They'll turn eventually. Google is great at the moment and will continue to be such for some time I think, but once a company gets big enough lawyers and HR types start to infect the organization and the clock starts ticking.
And when they do, they'll have all these patents!
edit: To clarify, I think it was a good idea they got these patents, but as for being used offensively I think the question is "how long until" rather than "if".
IBM, with over 45,000 patents, could easily and completely shut down every single aspect of the technology industry if they wanted. The fact that they haven't in its 100 years is a testament to the clearly more superior way of competing in the market to win out.
And on the other hand Intellectual Ventures set out to provide a mechanism for preventing patent abuse by letting small companies use IVs patents to protect themselves yes have turned out to be the biggest trolls going.
It's all supposing and it could go either way but early intentions only count for so much.
I'd like it if Google held their principals but it's hard to look at them and not see their principals eroding just a little bit over time and wonder if this might be one of them.
After all, they have a relatively weak portfolio right now and you could argue that their lack of offensive action to date is as much a case of them bringing a knife to a gun fight as a matter of principal.

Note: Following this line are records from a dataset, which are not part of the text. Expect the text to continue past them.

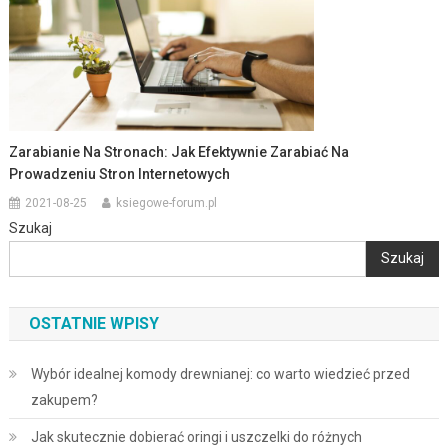
Zarabianie Na Stronach: Jak Efektywnie Zarabiać Na
Prowadzeniu Stron Internetowych
2021-08-25
ksiegowe-forum.pl
Szukaj
Szukaj
OSTATNIE WPISY
Wybór idealnej komody drewnianej: co warto wiedzieć przed
zakupem?
Jak skutecznie dobierać oringi i uszczelki do różnych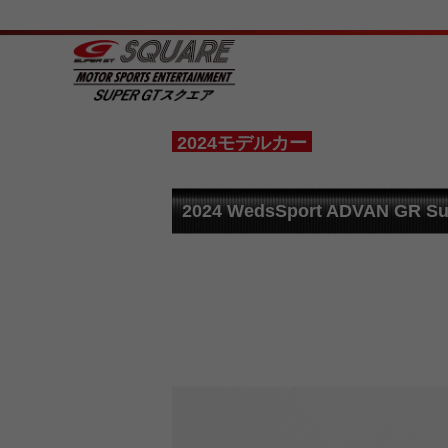
2024モデルカー
2024 WedsSport ADVAN GR S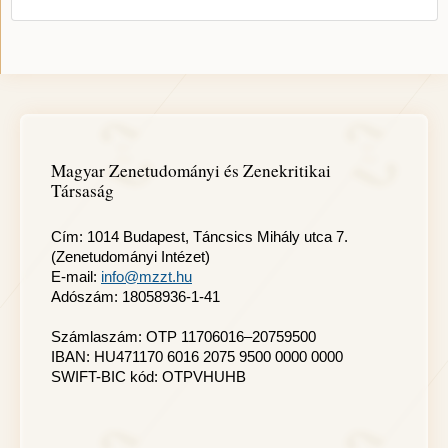
Magyar Zenetudományi és Zenekritikai
Társaság
Cím: 1014 Budapest, Táncsics Mihály utca 7.
(Zenetudományi Intézet)
E-mail:
info@mzzt.hu
Adószám: 18058936-1-41
Számlaszám: OTP 11706016–20759500
IBAN: HU471170 6016 2075 9500 0000 0000
SWIFT-BIC kód: OTPVHUHB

Call me an optimist, but I don't see it happening with Larry in charge. Sure, they'll countersue Apple/Oracle/whoever, but I honestly don't see a Larry-run Google attacking competitors with patents outside of countersuits.
Those patents will be used to protect Google from a company suing them, when Google arguably copied their product (iPhone, iPad) which was totally new under the sun.
Yes, the patent system is fscked but there must be some protection for companies inventing new ways of doing things.
"... (iPhone, iPad) which was totally new under the sun."
No, the iPhone and iPad and all of Apple's products have been built upon ideas and inventions created by others outside of Apple. If I was made of time and money, I'd wander through the patents held by Microsoft, IBM, Cisco, Intellectual Ventures, Nortel (Apple only recently got rights to their patents), HP, HTC, Samsung, Nokia, and the hundreds of other companies (trolls and product companies alike) and document the thousands upon thousands of patents that cover aspects of the Phone and IP
Then I would go through all the public records and and to the best of my ability guess how many of these patents were actually licensed by Apple prior to selling the IPhone and IPad.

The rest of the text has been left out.